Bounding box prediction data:
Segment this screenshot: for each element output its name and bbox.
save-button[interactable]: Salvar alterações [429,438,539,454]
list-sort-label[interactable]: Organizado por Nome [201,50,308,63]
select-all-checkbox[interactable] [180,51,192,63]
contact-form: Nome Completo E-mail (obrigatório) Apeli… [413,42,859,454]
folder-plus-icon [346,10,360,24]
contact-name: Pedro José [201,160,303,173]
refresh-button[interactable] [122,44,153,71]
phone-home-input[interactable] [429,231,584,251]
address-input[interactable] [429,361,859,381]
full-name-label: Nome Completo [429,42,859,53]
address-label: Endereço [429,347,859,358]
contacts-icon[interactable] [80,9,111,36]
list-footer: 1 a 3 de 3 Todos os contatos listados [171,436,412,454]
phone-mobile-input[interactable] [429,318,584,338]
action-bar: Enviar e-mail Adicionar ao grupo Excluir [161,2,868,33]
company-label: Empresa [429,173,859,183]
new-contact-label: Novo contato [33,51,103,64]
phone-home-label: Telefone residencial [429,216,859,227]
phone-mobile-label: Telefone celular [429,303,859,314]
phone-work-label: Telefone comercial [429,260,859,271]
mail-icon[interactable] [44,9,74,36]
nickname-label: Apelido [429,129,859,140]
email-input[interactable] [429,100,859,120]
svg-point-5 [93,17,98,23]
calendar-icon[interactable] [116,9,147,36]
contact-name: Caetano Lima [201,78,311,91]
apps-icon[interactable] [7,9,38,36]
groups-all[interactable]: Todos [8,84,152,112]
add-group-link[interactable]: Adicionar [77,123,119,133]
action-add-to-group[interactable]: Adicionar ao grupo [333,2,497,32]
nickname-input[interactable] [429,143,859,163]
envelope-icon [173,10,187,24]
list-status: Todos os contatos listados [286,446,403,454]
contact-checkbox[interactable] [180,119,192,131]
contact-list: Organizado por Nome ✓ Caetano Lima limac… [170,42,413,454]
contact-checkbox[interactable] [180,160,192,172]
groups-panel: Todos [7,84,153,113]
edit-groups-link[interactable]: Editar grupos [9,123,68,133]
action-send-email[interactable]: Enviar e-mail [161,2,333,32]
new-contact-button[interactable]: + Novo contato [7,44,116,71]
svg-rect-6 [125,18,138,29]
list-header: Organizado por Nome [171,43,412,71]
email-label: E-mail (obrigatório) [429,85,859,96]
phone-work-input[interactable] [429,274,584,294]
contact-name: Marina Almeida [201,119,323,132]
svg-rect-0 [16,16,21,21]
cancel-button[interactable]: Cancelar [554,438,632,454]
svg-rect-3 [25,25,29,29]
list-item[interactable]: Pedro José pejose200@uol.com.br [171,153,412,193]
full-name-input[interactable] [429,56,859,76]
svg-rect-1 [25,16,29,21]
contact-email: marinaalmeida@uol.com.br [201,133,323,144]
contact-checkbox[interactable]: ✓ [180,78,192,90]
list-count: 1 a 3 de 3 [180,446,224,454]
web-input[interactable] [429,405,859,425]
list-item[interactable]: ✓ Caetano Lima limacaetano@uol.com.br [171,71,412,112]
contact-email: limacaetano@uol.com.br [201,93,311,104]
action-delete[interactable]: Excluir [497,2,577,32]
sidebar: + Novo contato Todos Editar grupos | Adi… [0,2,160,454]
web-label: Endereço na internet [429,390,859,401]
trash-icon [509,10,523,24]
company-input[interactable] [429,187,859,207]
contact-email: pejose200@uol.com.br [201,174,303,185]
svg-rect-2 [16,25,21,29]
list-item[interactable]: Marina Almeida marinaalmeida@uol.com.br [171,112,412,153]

> [TASK OBJECTIVE] Filter the entries above and keep only the lines with the word "company".

> [RESPONSE FOR THIS EXERCISE]
company-label: Empresa [429,173,859,183]
company-input[interactable] [429,187,859,207]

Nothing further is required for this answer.